The project involves Cranfield University (CU) working with Syngenta seeds (SG), a global seed company active in breeding of annual vegetable crops including tomato, and with Edward Vinson Ltd (EV) a breeder and producer of soft fruit associated with the BerryWorld group. The two project industry partners will provide essential in-kind contributions to the research program, and the proposed project is therefore conceived to deliver understanding and genetic markers of value to crop improvement programmes that constantly strive to create better crop cultivars. Improved varieties have immense value to breeders (sales), growers (improved yield, quality and profits), the environment (reduced inputs and increased resource use efficiency and sustainability) and to consumers (higher quality, lower prices, improved health). The project aims to discover genes that control adventitious rooting, a process that is vital for propagation of perennial crops, but that is potentially also linked to general capacity for general root vigour through production of roots directly from the epicotyl and the hypocotyl stem.

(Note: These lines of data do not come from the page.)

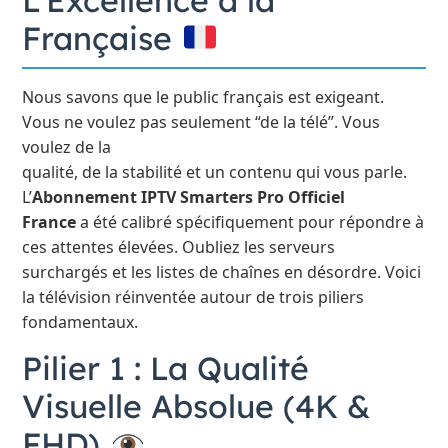
L’Excellence à la
Française
Nous savons que le public français est exigeant.
Vous ne voulez pas seulement “de la télé”. Vous
voulez de la
qualité, de la stabilité et un contenu qui vous parle.
L’
Abonnement IPTV Smarters Pro Officiel
France
a été calibré spécifiquement pour répondre à
ces attentes élevées. Oubliez les serveurs
surchargés et les listes de chaînes en désordre. Voici
la télévision réinventée autour de trois piliers
fondamentaux.
Pilier 1 : La Qualité
Visuelle Absolue (4K &
FHD)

Tomato fruit are grown predominantly as grafts between rootstock and scion, and breeding for rootstock vigour is a major target for many vegetable seed companies including SG. Use of rootstocks has grown rapidly in Europe as a means to control soil-borne diseases since the withdrawal of methyl bromide as a soil fumigant. This has opened opportunities to deliver other traits via rootstocks and to extend their use to sectors where there are barriers to uptake, e.g. processing tomato where the cost of grafted transplants is not yet justified by the benefits, and pepper where there is weak market penetration. SG also seeks to increase market share of tomato rootstock seed sales globally. Berry consumption in the UK is undergoing a period of significant growth due to improved quality and reliability of supply and changing customer demands. It is therefore timely to invest in research in Rubus crops to ensure UK breeders and growers remain competitive. Adventitious rooting is a key trait in all perennial crops as it is an essential process in propagation, and is especially important in raspberry where there is a high cultivar rotation and new bare rooted primocanes are planted annually. In this project we will work closely with the two industry project partners, and this will provide a clear mechanism to transfer knowledge to commercial breeding activities. In addition, we will present work at crop conferences specific to Solanaceae and Rosaceae which are attended by a mixture of academics and breeders, and will communicate using the trade press and press releases with growers and consumers, respectively.
Research students at Cranfield University will benefit since we will use the project to kick-start a series of annual workshops between students and the breeding industry to improve student understanding of commercial practice and to introduce students to potential employers.